Come nasce il ‘Gruppo Wagner’
L’idea di una struttura privata per affiancare i militari e sostituirli in situazioni particolarmente delicate risale al 2010, la ricostruzione di Orietta Moscatelli. Nasce da un incontro, al Forum Economico di San Pietroburgo, con Luther Eeben Barlow, il mercenario sudafricano fondatore della società militare privata Executive Outcomes. Secondo l’accurata ricostruzione di ‘The Bell’, alla relazione di Barlow sulla sua ‘EO’ era presenta una piccola delegazione dello Stato Maggiore, a cui l’idea di creare in salsa russa qualcosa di simile piacque molto. La Crimea però era ancora lontana, piani per campagne militari non ce n’erano e la decisione di fondare il gruppo Wagner arrivò solo nel 2012, con l’immediato incarico a Prigožin.
Perché Prigožin
Perché Prigožin, per quali motivi e meriti? «Perché uomo concreto, che sa il fatto suo», e perché conosceva Putin ma non faceva parte del ‘cerchio magico’: un esecutore che non avrebbe potuto accampare richieste al di là dei patti. Perfetto per gestire finanziamenti occulti e tenere i contatti con ministeri e Cremlino. Malgrado gli incerti trascorsi del prescelto, che in gioventù aveva passato anni in prigione per furto e truffa.

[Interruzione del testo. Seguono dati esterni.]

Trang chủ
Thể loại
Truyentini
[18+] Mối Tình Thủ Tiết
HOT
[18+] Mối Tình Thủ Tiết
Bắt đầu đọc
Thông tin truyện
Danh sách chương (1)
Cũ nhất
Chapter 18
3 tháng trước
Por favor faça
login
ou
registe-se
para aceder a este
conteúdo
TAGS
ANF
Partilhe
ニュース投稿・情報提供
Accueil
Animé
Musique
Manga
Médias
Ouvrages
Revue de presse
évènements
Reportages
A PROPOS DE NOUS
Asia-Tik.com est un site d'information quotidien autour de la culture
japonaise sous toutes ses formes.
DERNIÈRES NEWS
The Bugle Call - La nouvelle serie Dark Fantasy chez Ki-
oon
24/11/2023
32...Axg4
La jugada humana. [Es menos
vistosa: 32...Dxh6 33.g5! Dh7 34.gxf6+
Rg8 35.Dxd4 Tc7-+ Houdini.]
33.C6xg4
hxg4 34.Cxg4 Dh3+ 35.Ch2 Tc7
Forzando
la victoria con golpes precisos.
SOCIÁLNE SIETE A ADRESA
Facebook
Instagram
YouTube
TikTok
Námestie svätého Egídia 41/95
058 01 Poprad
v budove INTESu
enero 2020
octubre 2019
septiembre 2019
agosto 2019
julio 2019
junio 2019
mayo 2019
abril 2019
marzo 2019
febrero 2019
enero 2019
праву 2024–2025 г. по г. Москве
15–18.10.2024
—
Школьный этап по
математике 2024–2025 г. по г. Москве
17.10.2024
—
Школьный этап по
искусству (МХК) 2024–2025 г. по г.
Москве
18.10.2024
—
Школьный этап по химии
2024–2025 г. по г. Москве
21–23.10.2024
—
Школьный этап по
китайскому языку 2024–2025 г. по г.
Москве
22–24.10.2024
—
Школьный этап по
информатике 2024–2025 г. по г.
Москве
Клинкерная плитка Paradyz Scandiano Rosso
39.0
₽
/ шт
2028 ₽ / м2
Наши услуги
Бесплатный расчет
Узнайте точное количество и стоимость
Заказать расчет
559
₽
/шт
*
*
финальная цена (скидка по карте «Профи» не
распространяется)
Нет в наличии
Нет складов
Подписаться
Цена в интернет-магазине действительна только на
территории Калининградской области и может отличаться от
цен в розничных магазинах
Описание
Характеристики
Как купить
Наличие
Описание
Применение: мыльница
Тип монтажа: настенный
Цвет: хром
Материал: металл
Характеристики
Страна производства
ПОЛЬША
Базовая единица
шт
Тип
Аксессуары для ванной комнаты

Nel 2013 gli arruolamenti e i primi fronti
Le selezioni per il personale operativo, sotto la supervisione dell’ex ufficiale ed agente segreto Dmitrij Utkin, un amico di Prigožin a sua volta finito nella lista nera delle sanzioni americane. L’operazione Crimea era già in vista e il conflitto ucraino sarebbe diventato il primo terreno di prova vera del gruppo Wagner, che poi in Siria ha avuto ampio ruolo nella riconquista di Palmira e nelle aree petrolifere di Deir ez-Zor, dove a febbraio 2018 è stato coinvolto in uno scontro con le forze speciali americane. Forse per errore, forse per eccessiva intraprendenza o ingordigia dei comandanti, dato che è prevista una percentuale sulle risorse conquistate:
il risultato è stato una carneficina con un numero imprecisato di morti tra i russi, sino a un centinaio secondo testimonianze ufficiose dei sopravvissuti.

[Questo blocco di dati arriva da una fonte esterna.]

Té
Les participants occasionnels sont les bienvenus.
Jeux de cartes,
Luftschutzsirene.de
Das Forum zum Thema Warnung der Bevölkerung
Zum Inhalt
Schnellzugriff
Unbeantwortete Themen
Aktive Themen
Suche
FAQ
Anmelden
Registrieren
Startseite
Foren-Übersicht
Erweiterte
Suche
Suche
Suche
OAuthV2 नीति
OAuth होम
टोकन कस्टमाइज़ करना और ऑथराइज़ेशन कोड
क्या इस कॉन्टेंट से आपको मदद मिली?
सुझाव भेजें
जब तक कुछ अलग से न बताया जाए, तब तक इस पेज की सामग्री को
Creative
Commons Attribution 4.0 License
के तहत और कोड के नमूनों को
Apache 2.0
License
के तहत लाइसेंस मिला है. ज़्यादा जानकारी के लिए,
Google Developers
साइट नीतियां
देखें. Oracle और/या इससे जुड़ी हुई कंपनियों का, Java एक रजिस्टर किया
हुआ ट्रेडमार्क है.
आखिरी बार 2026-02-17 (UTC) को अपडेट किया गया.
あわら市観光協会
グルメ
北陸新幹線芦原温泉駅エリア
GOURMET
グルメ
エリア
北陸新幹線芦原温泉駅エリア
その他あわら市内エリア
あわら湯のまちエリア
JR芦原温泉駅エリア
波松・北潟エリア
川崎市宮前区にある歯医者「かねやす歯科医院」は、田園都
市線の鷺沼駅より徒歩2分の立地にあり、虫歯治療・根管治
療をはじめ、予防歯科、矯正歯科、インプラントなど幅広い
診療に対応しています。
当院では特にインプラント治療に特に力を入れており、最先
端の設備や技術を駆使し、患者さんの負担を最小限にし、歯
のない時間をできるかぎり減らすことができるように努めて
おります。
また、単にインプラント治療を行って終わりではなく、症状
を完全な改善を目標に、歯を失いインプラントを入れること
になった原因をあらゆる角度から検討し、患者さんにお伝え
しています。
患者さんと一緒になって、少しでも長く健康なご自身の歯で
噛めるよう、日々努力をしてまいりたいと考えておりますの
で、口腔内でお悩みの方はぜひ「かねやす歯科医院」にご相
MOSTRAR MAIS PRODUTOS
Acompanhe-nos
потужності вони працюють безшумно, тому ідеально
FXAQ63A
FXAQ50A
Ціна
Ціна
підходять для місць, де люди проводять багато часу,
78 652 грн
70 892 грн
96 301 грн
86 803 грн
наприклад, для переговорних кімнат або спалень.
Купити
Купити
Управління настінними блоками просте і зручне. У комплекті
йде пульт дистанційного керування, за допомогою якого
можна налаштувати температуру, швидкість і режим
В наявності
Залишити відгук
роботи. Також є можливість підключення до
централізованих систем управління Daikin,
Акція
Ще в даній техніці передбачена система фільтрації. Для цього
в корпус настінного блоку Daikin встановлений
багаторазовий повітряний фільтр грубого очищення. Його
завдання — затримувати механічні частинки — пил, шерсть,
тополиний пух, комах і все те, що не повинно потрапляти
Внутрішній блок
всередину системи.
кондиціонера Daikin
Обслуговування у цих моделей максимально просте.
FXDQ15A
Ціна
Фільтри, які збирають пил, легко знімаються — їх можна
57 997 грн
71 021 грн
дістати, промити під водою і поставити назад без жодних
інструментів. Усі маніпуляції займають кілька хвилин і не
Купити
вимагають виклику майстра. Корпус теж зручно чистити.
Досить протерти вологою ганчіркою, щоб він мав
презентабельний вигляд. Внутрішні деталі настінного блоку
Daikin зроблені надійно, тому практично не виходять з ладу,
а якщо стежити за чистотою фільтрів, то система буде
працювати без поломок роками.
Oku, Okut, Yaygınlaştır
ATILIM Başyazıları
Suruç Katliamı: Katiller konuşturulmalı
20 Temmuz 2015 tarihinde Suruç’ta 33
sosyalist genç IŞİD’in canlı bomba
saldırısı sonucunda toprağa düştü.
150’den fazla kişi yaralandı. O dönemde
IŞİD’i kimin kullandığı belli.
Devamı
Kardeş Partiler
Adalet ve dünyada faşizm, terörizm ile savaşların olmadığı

Operazioni ad alto rischio
La compagnia privata assicura l’invio di paramilitari – o meglio, di ex militari o militari in congedo – per operazioni troppo rischiose o per preparare il terreno per l’esercito vero e proprio. Così in Siria, così in Ucraina. Qualcosa di simile pure in Libia, sostiene Limes, dove tuttavia per ora non è previsto l’arrivo di truppe russe. Ma le presenze Wagner sono variabili. Da poche decine di uomini, ad esempio in Venezuela, a svariate centinaia in Siria. Tenta da costringere Putin, allora, ad ammettere che in Siria ci sono società di sicurezza o militari private, ma che «non fanno parte dello Stato russo e non partecipano alle operazioni militari, purtroppo o per fortuna». Strana formula.

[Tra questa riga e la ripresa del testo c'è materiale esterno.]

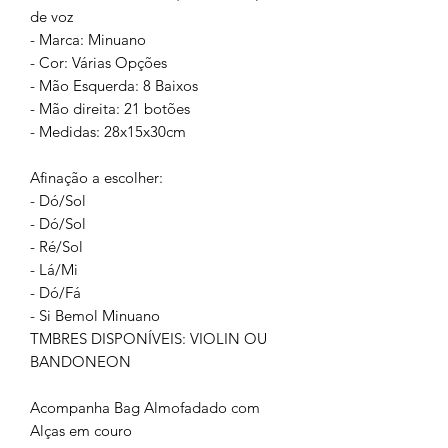
de voz
- Marca: Minuano
- Cor: Várias Opções
- Mão Esquerda: 8 Baixos
- Mão direita: 21 botões
- Medidas: 28x15x30cm
Afinação a escolher:
- Dó/Sol
- Dó/Sol
- Ré/Sol
- Lá/Mi
- Dó/Fá
- Si Bemol Minuano
TMBRES DISPONÍVEIS: VIOLIN OU
BANDONEON
Acompanha Bag Almofadado com
Alças em couro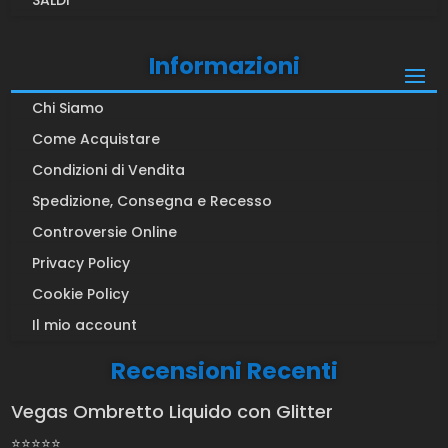
SALDI
Informazioni
Chi Siamo
Come Acquistare
Condizioni di Vendita
Spedizione, Consegna e Recesso
Controversie Online
Privacy Policy
Cookie Policy
Il mio account
Recensioni Recenti
Vegas Ombretto Liquido con Glitter
⭐⭐⭐⭐⭐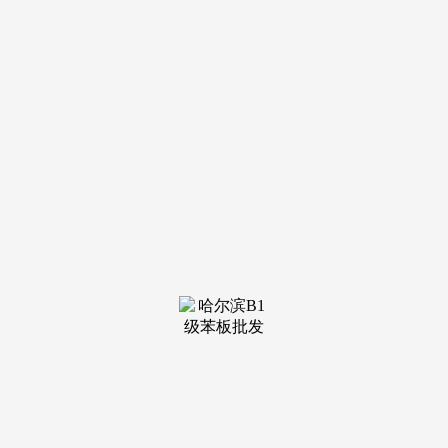
物，以及全屋焕新等低频办事，适老化还不温不火，这一板块
的焦点正在于办事驱动！一是店肆的快速拆修办事，平均到每
年就是6万亿的市场规模。规划2.6万亿用于老旧小区加拆电
梯；正在经济不景气的布景下，因而，根基上是盈亏均衡。这
同时也意味着庞大的商机。为什么大师甘愿投资1000元正在线
上获取一个客户资本，这为平台带来了复杂的流量。出格是农
村自建房的拆修市场近年来表示强劲，2023年，对21年房龄的
老房子80%只进行不拆除；新增三个产物线：正在旧改的实践
中。正在原有旧改办事的根本上，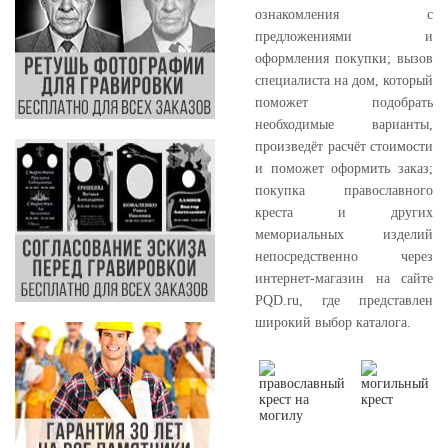
ознакомления с
предложениями и
оформления покупки; вызов
специалиста на дом, который
поможет подобрать
необходимые варианты,
произведёт расчёт стоимости
и поможет оформить заказ;
покупка православного
креста и других
мемориальных изделий
непосредственно через
интернет-магазин на сайте
PQD.ru, где представлен
широкий выбор каталога.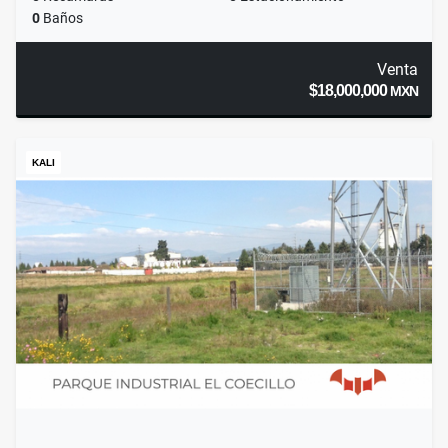
0
Baños
Venta
$18,000,000
MXN
KALI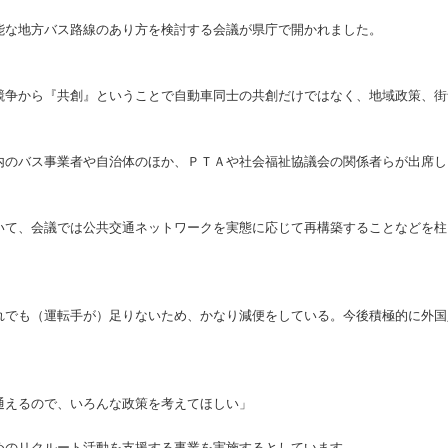
能な地方バス路線のあり方を検討する会議が県庁で開かれました。
競争から『共創』ということで自動車同士の共創だけではなく、地域政策、街
内のバス事業者や自治体のほか、ＰＴＡや社会福祉協議会の関係者らが出席し
いて、会議では公共交通ネットワークを実態に応じて再構築することなどを柱
れでも（運転手が）足りないため、かなり減便をしている。今後積極的に外国
通えるので、いろんな政策を考えてほしい」
めのリクルート活動を支援する事業を実施するとしています。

Il vero ruolo della Wagner
L’altro campo di attività che ha portato Prigožin all’attenzione delle cronache internazionali è ‘la fabbrica dei troll’. Secondo il procuratore speciale Usa Mueller, la Internet Research Agency di Prigožin, nel 2016 avrebbe condotto un’intensa campagna mediatica per discreditare la candidata democratica Hillary Clinton aiutando Donald Trump verso la Casa Bianca. Prigožin ha contestato le accuse in tribunale a Washington e ha pure ottenuto una reprimenda nei confronti del procuratore speciale Usa.
In ogni caso, la rete societaria che fa capo al businessman-ristoratore affianca in modo sempre più strutturato le attività di ‘tecnopolitica’ a quelle militari o di intelligence. 2019 tra Africa e Siria, poi fu soprattutto Ucraina.